The second phase of the extensive Krievu Island Terminal development project, the construction of additional infrastructure, is nearing its end and very soon coal handling will be moved from areas close to the city centre to the new multifunctional terminal on Krievu Island.  The works on the construction of additional infrastructure in the leased territory of the stevedore company SIA STREKhave already been completed. The necessary engineering communications, cargo areas, access railways, as well as a wind-damping fence have been constructed to observe environmental requirements. The company is actively working on the supply and assembly of the technical equipment.

The technological process of coal handling at the new Krievu Island terminal will completely differ from what we are used to seeing in current coal-handling facilities.  Sanita Kaire, Project Manager of the Infrastructure Development Department of the Freeport of Riga Authority, said: “The unloading of wagons at the new terminal will be carried out in a closed room, where the wagon unloading equipment is currently installed. It will automatically turn wagons over at an interval of every 3 to 5 minutes. Coal will be poured the from wagons into underground reservoirs through a screen mechanism, which allows sorting the coal at the same time. After sorting into various sizes, coal will be directly fed to the ship or the storage area through a closed conveyor line which is several metres long.

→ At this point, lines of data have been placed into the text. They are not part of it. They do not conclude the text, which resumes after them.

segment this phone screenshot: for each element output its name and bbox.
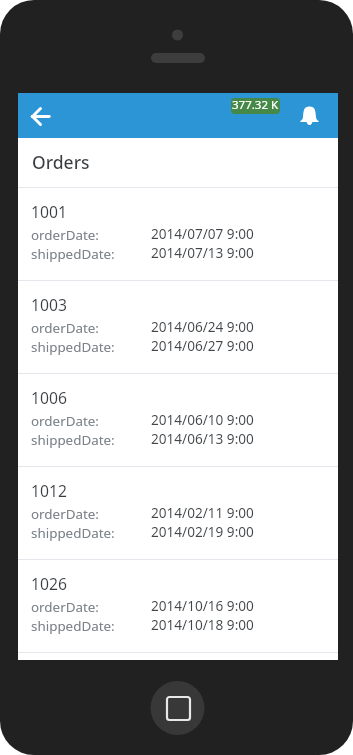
staticText: 377.32 K	[232, 98, 279, 113]
staticText: orderDate:	[31, 319, 99, 337]
button[interactable]: Notifications	[296, 102, 322, 128]
staticText: orderDate:	[31, 505, 99, 523]
button[interactable]: 1003	[18, 280, 338, 373]
staticText: shippedDate:	[31, 338, 115, 356]
button[interactable]: Back	[27, 103, 53, 129]
staticText: 1012	[31, 480, 67, 501]
staticText: 2014/07/13 9:00	[151, 243, 254, 262]
staticText: 2014/06/24 9:00	[151, 317, 254, 336]
staticText: 2014/06/13 9:00	[151, 429, 254, 448]
staticText: shippedDate:	[31, 617, 115, 635]
staticText: 1001	[31, 201, 67, 222]
staticText: 1003	[31, 294, 67, 315]
button[interactable]: 377.32 K	[231, 98, 280, 114]
staticText: orderDate:	[31, 412, 99, 430]
staticText: 2014/06/27 9:00	[151, 336, 254, 355]
staticText: 2014/06/10 9:00	[151, 410, 254, 429]
staticText: orderDate:	[31, 598, 99, 616]
button[interactable]: 1012	[18, 466, 338, 559]
staticText: 1006	[31, 387, 67, 408]
staticText: 2014/10/18 9:00	[151, 615, 254, 634]
staticText: 2014/02/19 9:00	[151, 522, 254, 541]
button[interactable]: 1026	[18, 559, 338, 652]
staticText: shippedDate:	[31, 524, 115, 542]
staticText: Orders	[32, 150, 90, 174]
staticText: 1026	[31, 573, 67, 594]
button[interactable]: 1006	[18, 373, 338, 466]
staticText: 2014/02/11 9:00	[151, 503, 254, 522]
staticText: shippedDate:	[31, 431, 115, 449]
staticText: orderDate:	[31, 226, 99, 244]
staticText: shippedDate:	[31, 245, 115, 263]
staticText: 2014/07/07 9:00	[151, 224, 254, 243]
button[interactable]: 1001	[18, 187, 338, 280]
staticText: 2014/10/16 9:00	[151, 596, 254, 615]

As has been noted earlier, to strictly observe all environmental protection requirements and to prevent the quality of life for residents of the city neighbourhoods adjacent to the Krievu Island territory from deteriorating, cargo areas in the territory of the Krievu Island terminals will be surrounded by a 23-metre-high dust fence. This grand wind-stopping structure will prevent coal dust from spreading to the surrounding environment. The wind fence in the territory of each stevedore company will be approximately one kilometre long. Moreover, the formation of dust in coal storage areas will be also be reduced by the constant wetting of coal: watering during the warm months of the year and covering with snow during the winter, using special snow cannons. 

As noted by the environmental expert Valdis Felsbergs, who carried out the environmental impact assessment of the Krievu Island project in 2010 and an additional assessment for the adjusted plan in 2015, the main benefit is not the fact that coal terminals have been moved from one place to another, but rather that modern and maximum clean technology has been created on Krievu Island.